Nach kurzem Suchen fand Erich eine Stelle in der Randkluft, über welche wir uns emporarbeiteten. Leicht machte es uns die Wand nicht! Eine Querspalte nach der anderen wurde umgangen oder auf einer mehr oder weniger fraglichen Brücke überstiegen. Oft sah es aus, als ob ein Weiterkommen unmöglich sei; aber es fand sich immer wieder ein Durchschlupf, der ein relativ rasches Vorwärtskommen gestattete. In Lawinengassen, welche oft den einzigen vernünftigen Weg bildeten, um rasch Höhe zu gewinnen, stiegen wir empor. Am Tage zuvor war um 10 Uhr die erste Lawine die Wand heruntergedonnert. Wir gingen auf Tempo, um der Gefahrenzone so rasch als möglich zu entkommen. In der Hauptrinne stiegen wir höher und fanden schliesslich eine abschüssige Rampe durch die Serakwand, über welche wir in einem heiklen Quergang die Firnterrasse unterhalb des Felsenpfeilers erreichten. Hier war der Platz, den uns Sacharow für unser erstes Biwak vorgeschlagen hatte. Es war halb 9 Uhr vormittags.

Unser Weg, den wir zwei Tage vorher im Lager in eine Ansichtskarte für die « Marschroute » eingezeichnet hatten, erwies sich als der einzig mögliche.Von der Gletscherterrasse aus über den linken Eisbruch hinauf und dann Richtung Felspfeiler queren, welche direkt zum Gipfel führt.
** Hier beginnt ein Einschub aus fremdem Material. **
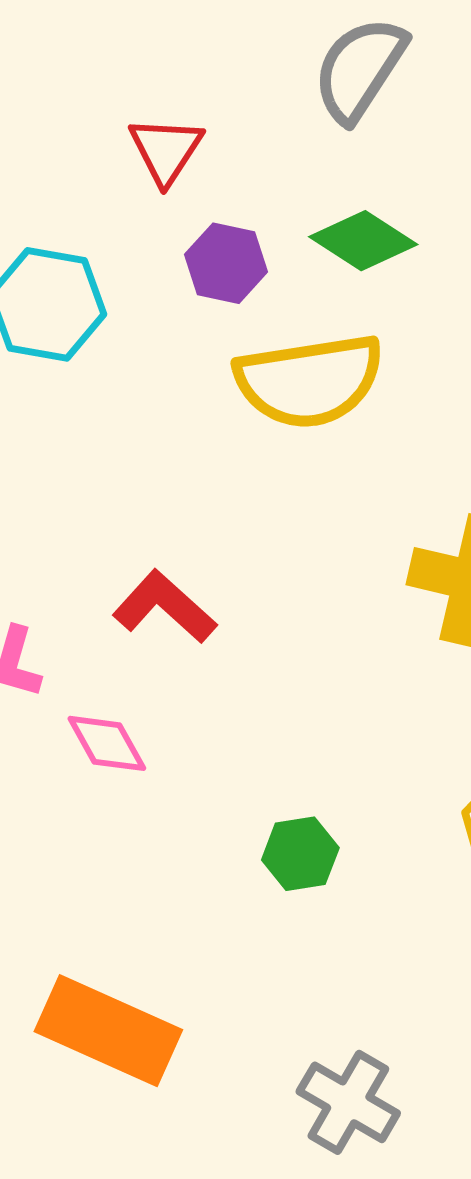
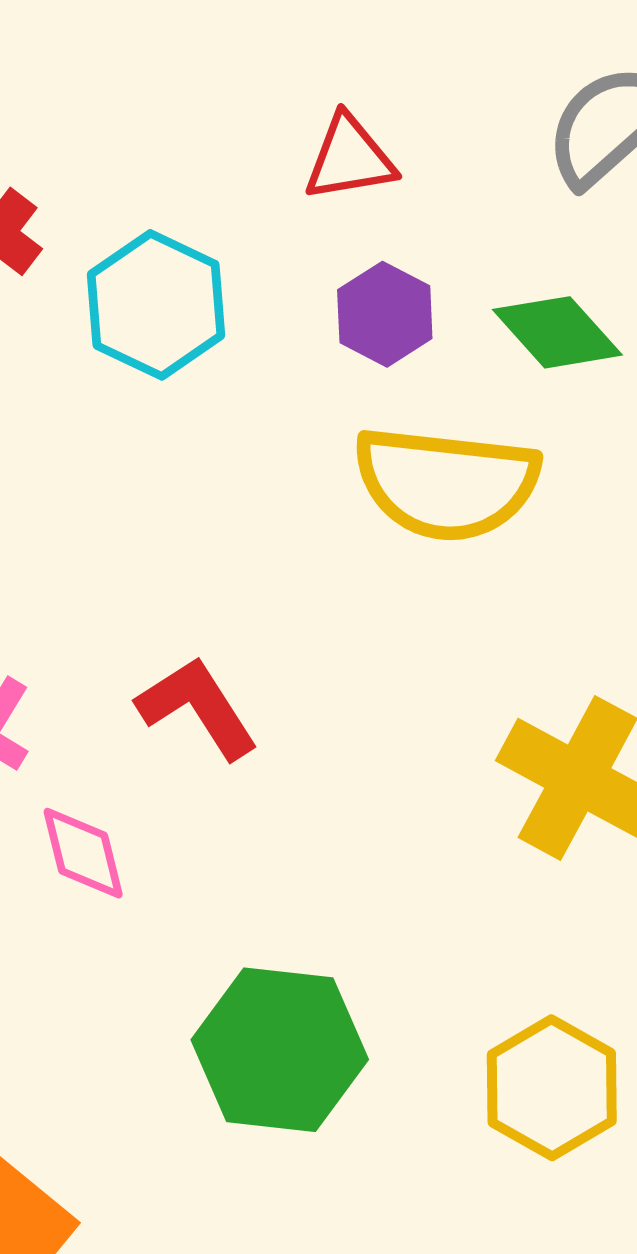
red triangle: (166, 150) -> (350, 158), turned 32
green hexagon: (300, 854) -> (280, 1050), size x1.8

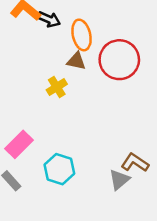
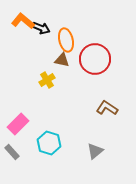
brown L-shape: (135, 163) -> (107, 108), moved

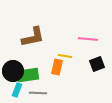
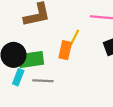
yellow line: (65, 56) -> (75, 37), turned -72

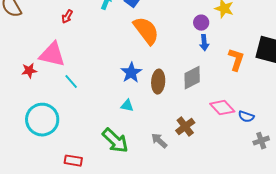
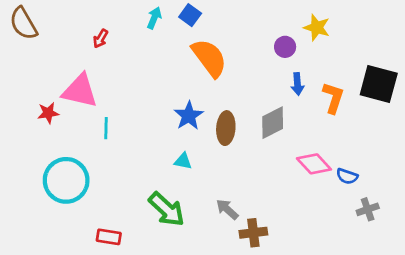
blue arrow: (204, 43) -> (297, 84), moved
cyan line: (71, 82) -> (106, 128), turned 42
brown cross: (185, 127) -> (253, 233), moved, turned 30

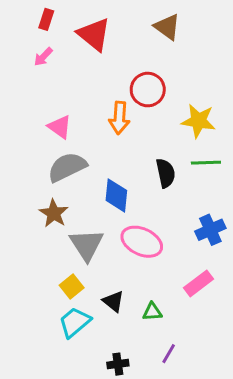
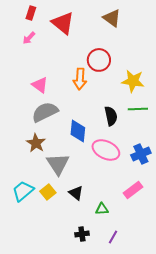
pink ellipse: (142, 242) -> (106, 150), moved
black triangle: (113, 301) -> (76, 193), moved
cyan trapezoid: (75, 322) -> (23, 191), moved
black cross: (118, 364) -> (82, 234), moved

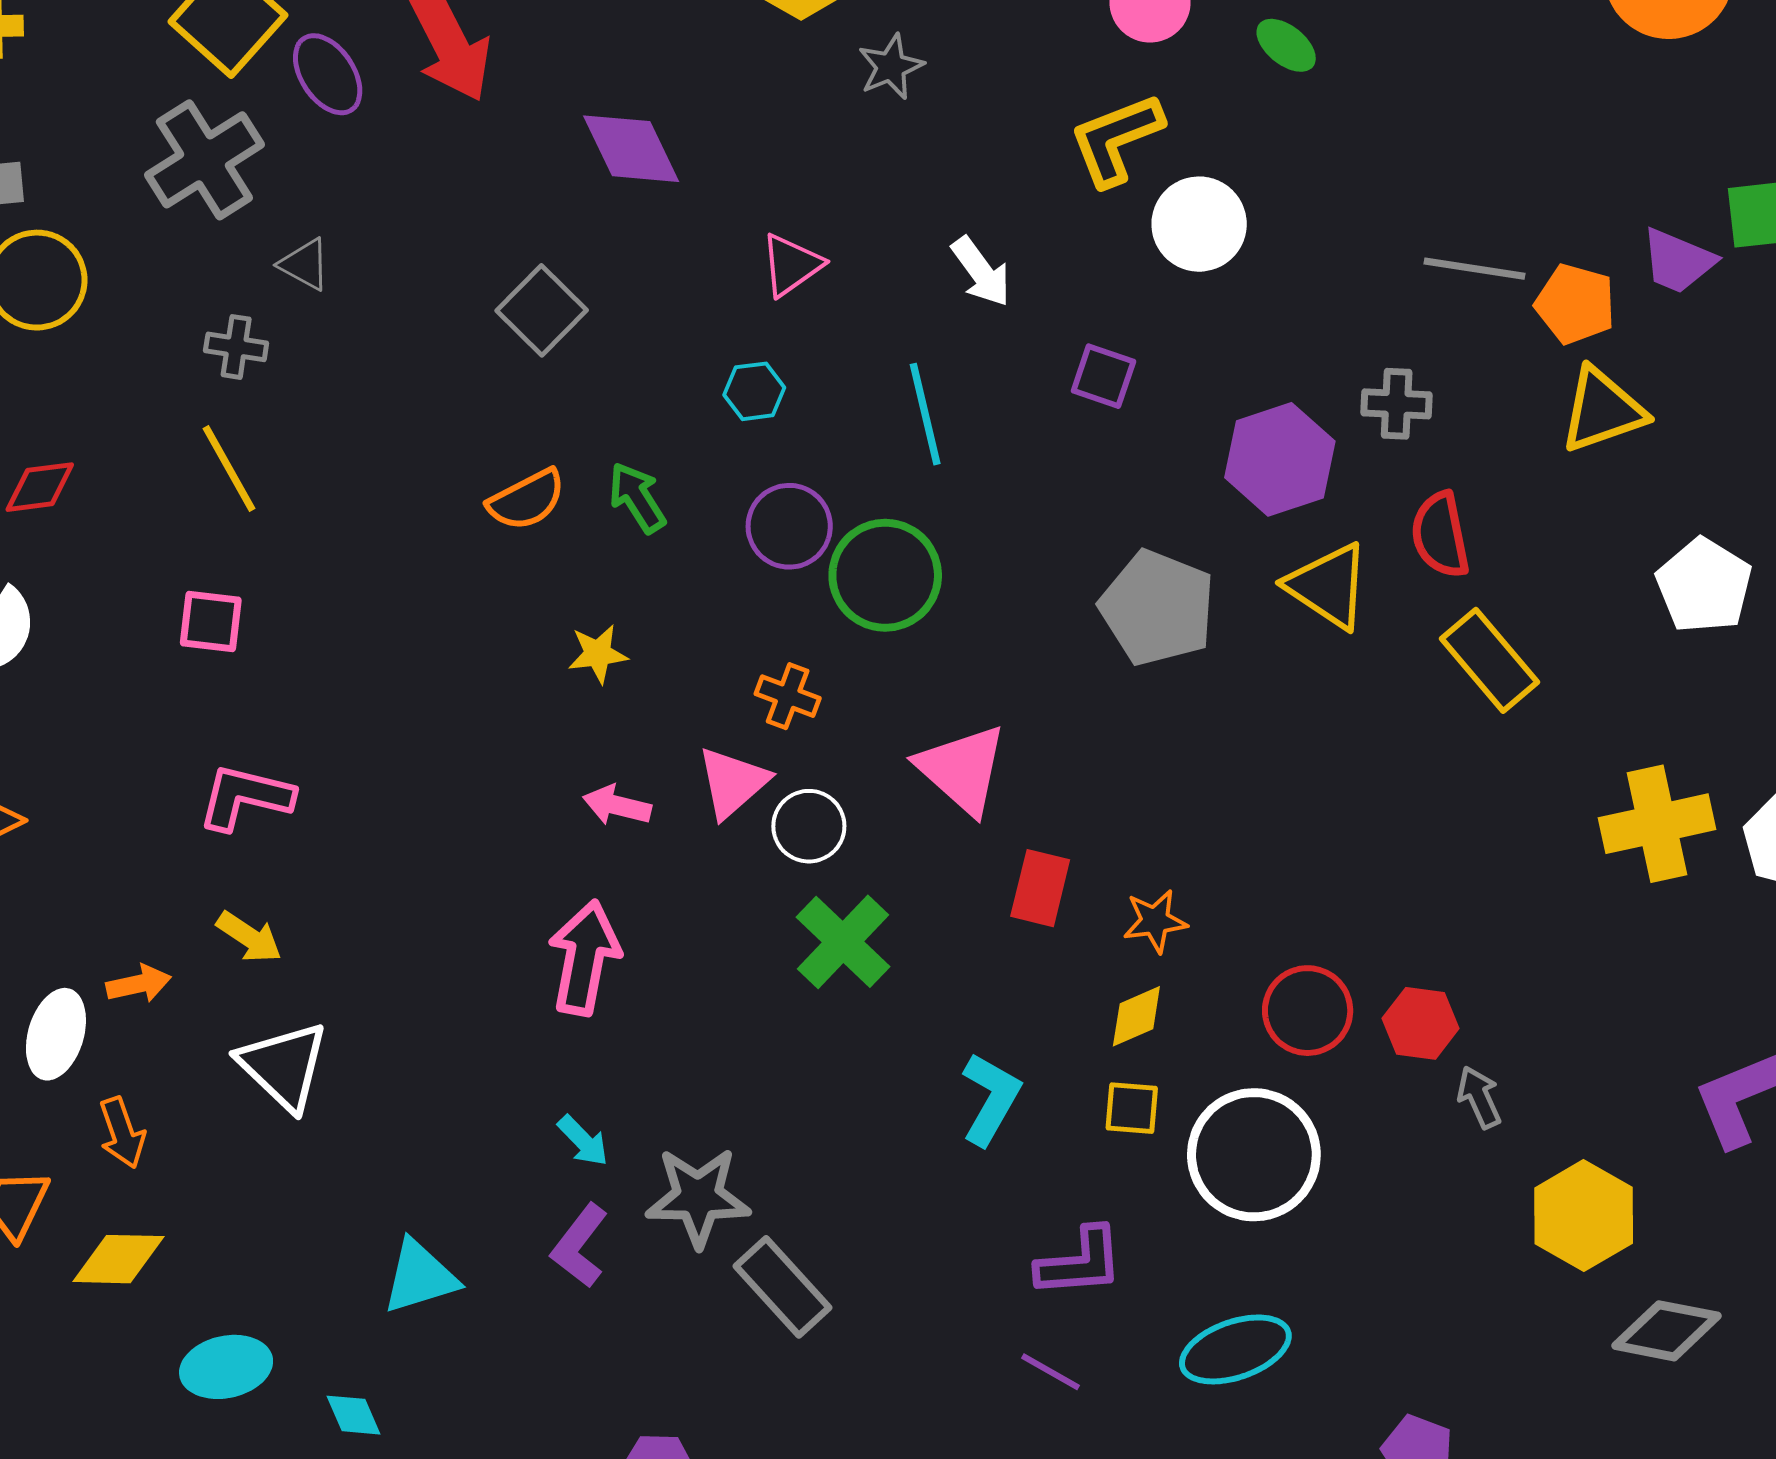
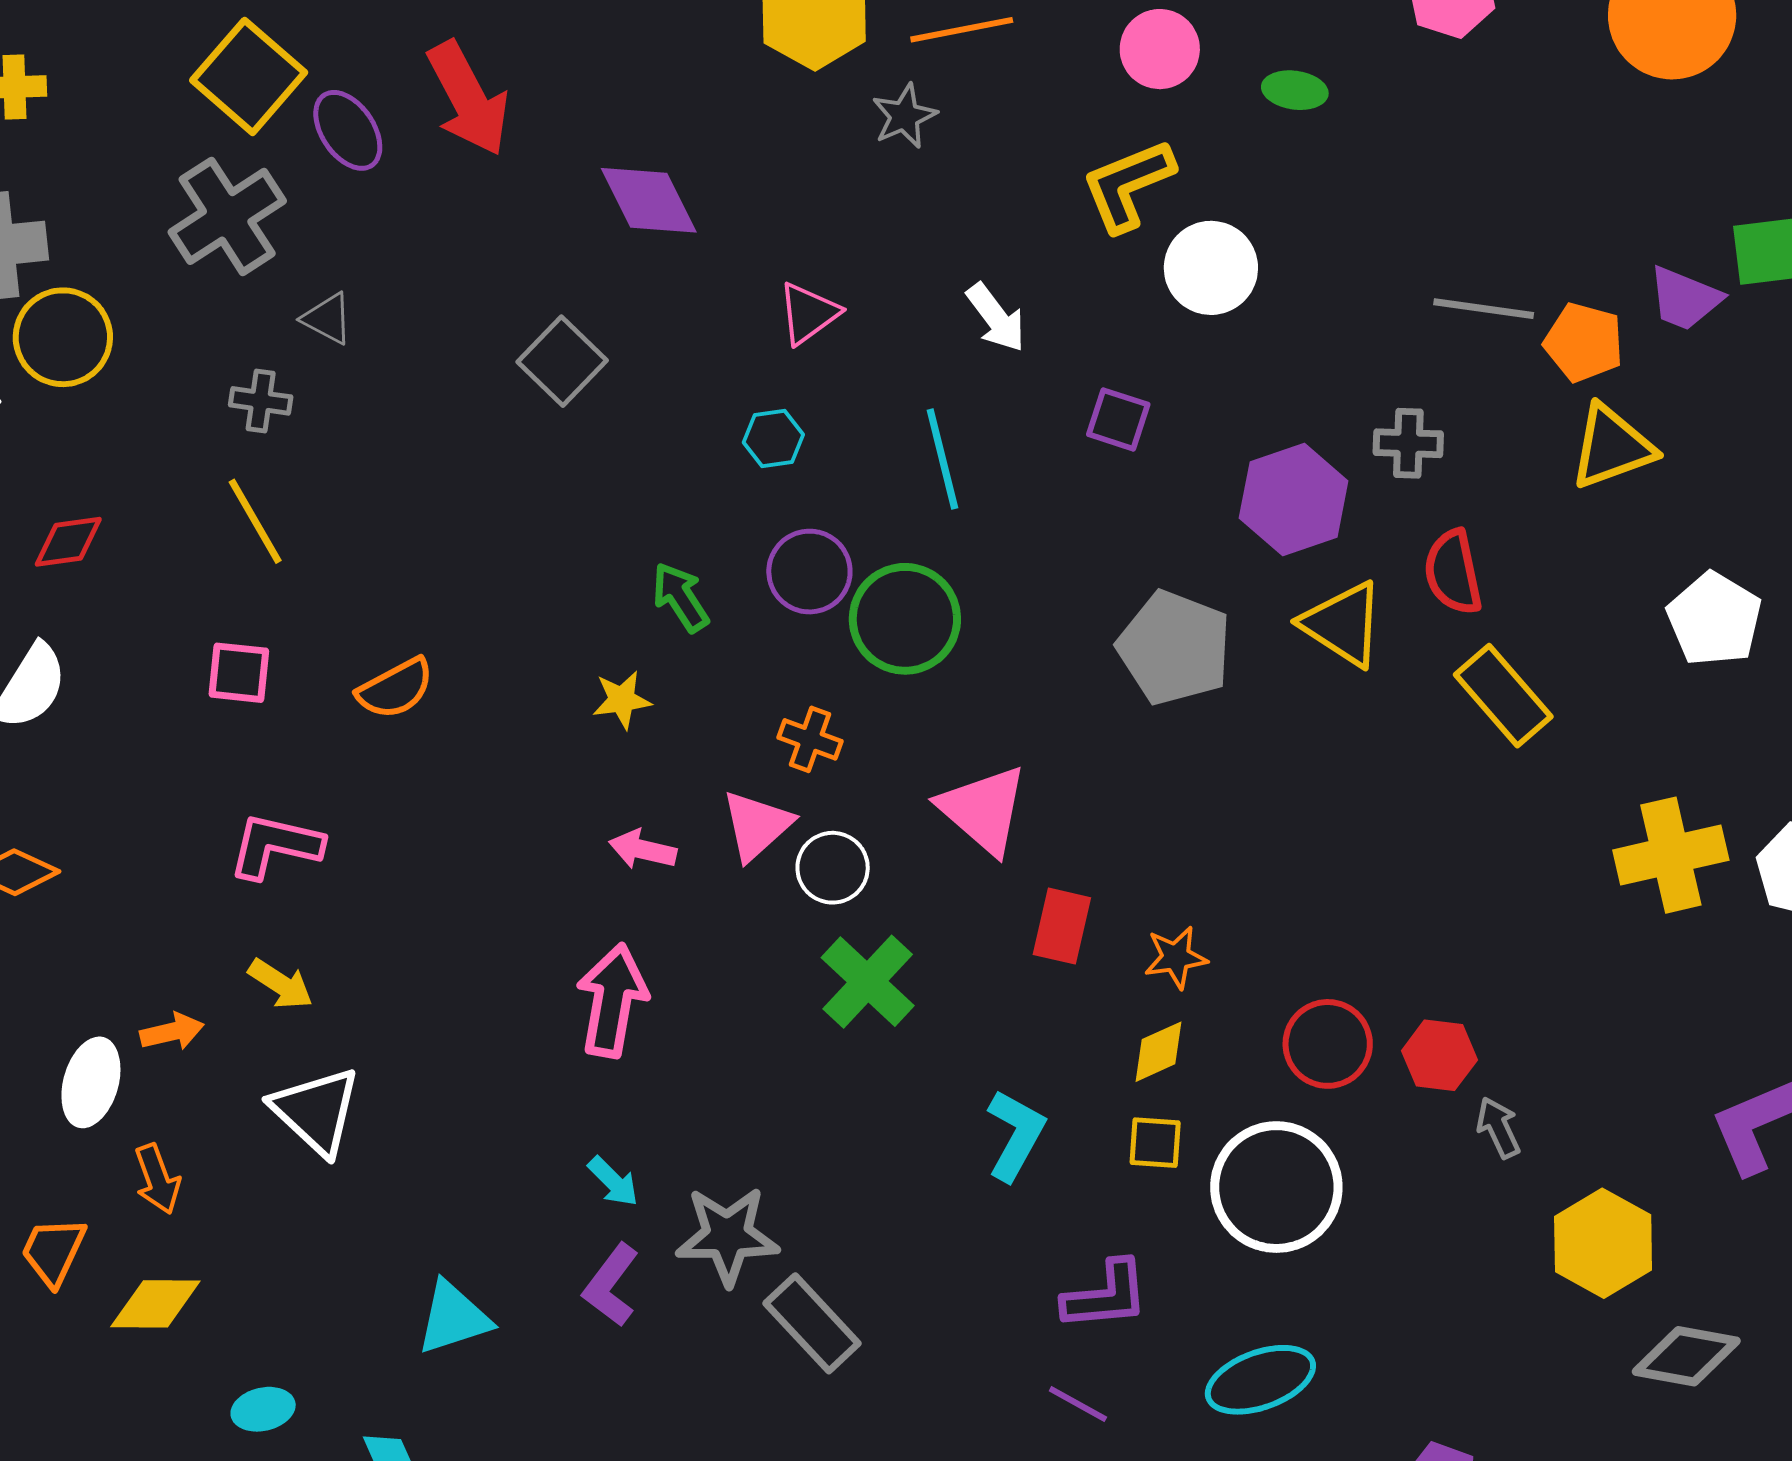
green ellipse: (1286, 45) -> (1295, 90), turned -30
green arrow: (637, 498) -> (680, 597), moved
orange semicircle: (527, 500) -> (395, 688), moved
cyan ellipse: (226, 1367) -> (263, 1409), size x0.7

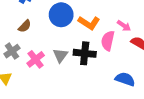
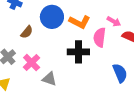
brown semicircle: (25, 26) -> (27, 32), moved
gray triangle: (60, 55) -> (49, 79), moved, turned -42
blue semicircle: (125, 79) -> (120, 73), turned 54

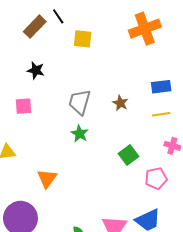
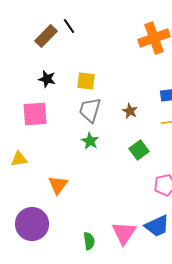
yellow square: (83, 39) -> (86, 81), moved
pink square: (24, 106) -> (35, 114), size x1.5
green square: (129, 155) -> (139, 150), moved

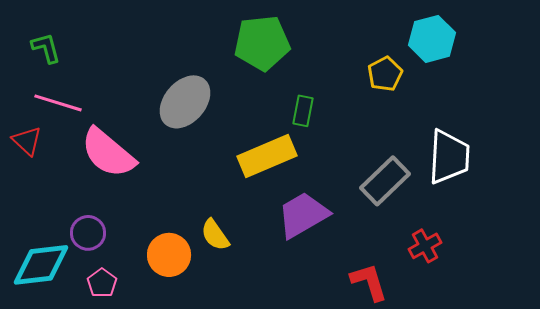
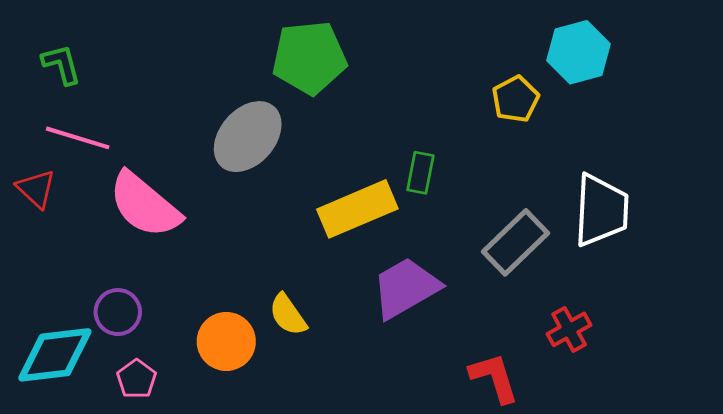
green pentagon: (262, 43) -> (309, 58), moved
green rectangle: (303, 111) -> (420, 173), moved

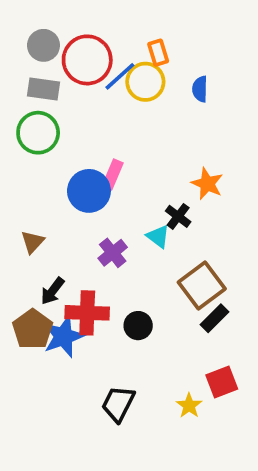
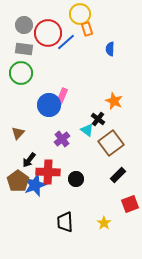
yellow circle: (145, 82) -> (80, 14), moved
brown square: (202, 286) -> (111, 143), moved
red square: (222, 382) -> (130, 204), moved
black trapezoid: (118, 404) -> (65, 222), turned -30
Eine halbe Stunde gönnten wir den vom Steigeisengehen schmerzenden Waden Ruhe. Obwohl sich das Wetter neuerlich verschlechtert hatte, gingen wir, in Anbetracht des schon zurückgelegten Wegstückes, weiter. Hier übernahmen Walter Gstrein und Adi Mayer die Führung. Sie konnten sich gleich auf das « letzte Problem » dieser Wand, den Riesenschrund unterhalb des Felspfeilers, stürzen. Ein Stück gingen sie im steilen Eis rechts vom Pfeiler, dann querten sie über eine sehr schlechte Brücke in die Felsen, welche sie aber der Vereisung wegen nach einer Seillänge wieder verliessen.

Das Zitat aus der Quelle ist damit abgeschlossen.